+++ SOURCE DATA +++

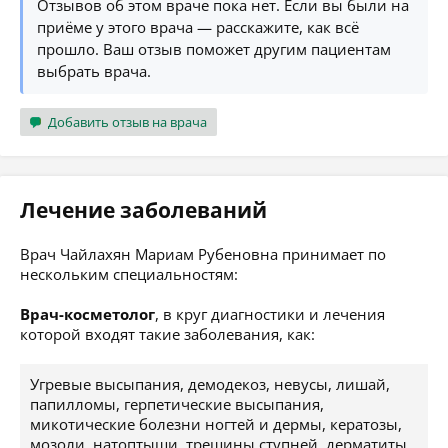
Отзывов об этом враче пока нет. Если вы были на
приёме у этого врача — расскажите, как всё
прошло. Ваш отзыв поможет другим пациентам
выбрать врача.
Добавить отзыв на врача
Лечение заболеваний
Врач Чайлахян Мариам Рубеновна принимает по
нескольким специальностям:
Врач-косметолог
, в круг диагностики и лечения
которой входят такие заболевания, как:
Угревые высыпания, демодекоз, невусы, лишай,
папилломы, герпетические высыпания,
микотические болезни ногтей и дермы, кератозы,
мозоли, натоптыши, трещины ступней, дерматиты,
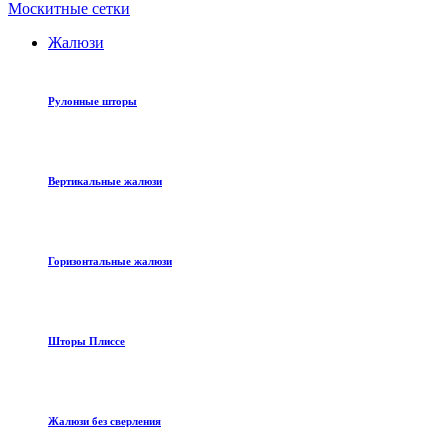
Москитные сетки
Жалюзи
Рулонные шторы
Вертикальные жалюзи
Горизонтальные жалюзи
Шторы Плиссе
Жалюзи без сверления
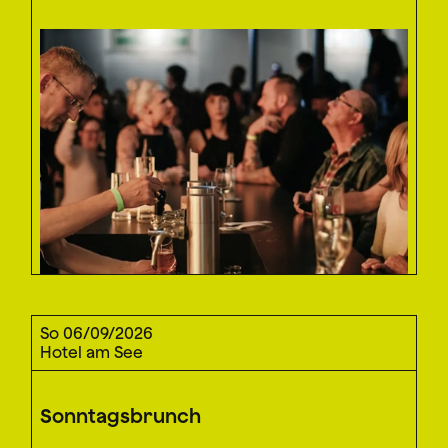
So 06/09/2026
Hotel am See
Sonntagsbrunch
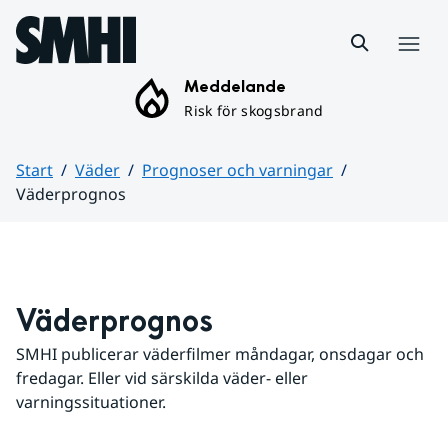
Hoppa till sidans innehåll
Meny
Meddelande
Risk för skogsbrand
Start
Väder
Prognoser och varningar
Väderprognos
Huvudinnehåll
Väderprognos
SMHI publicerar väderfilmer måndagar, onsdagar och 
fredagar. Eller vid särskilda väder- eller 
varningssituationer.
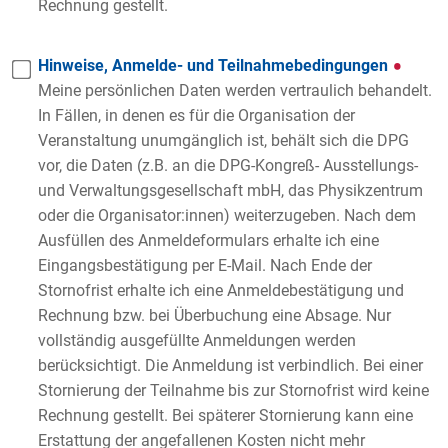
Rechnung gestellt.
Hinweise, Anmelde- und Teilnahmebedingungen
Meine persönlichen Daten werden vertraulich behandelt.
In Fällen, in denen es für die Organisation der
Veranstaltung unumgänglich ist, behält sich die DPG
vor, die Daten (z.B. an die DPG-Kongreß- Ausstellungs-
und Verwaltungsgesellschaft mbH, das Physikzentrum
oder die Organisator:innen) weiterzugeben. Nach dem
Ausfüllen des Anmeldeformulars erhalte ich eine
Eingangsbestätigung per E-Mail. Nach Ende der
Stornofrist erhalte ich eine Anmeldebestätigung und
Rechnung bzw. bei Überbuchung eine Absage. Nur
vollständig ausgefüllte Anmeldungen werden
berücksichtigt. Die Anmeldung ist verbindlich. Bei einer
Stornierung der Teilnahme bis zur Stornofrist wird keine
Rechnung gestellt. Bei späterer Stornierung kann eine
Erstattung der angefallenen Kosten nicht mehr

+++

**WORK TASK**
For each line of the data that has the word "высыпания", report that line.

**EXERCISE RESPONSE**
Угревые высыпания, демодекоз, невусы, лишай,
папилломы, герпетические высыпания,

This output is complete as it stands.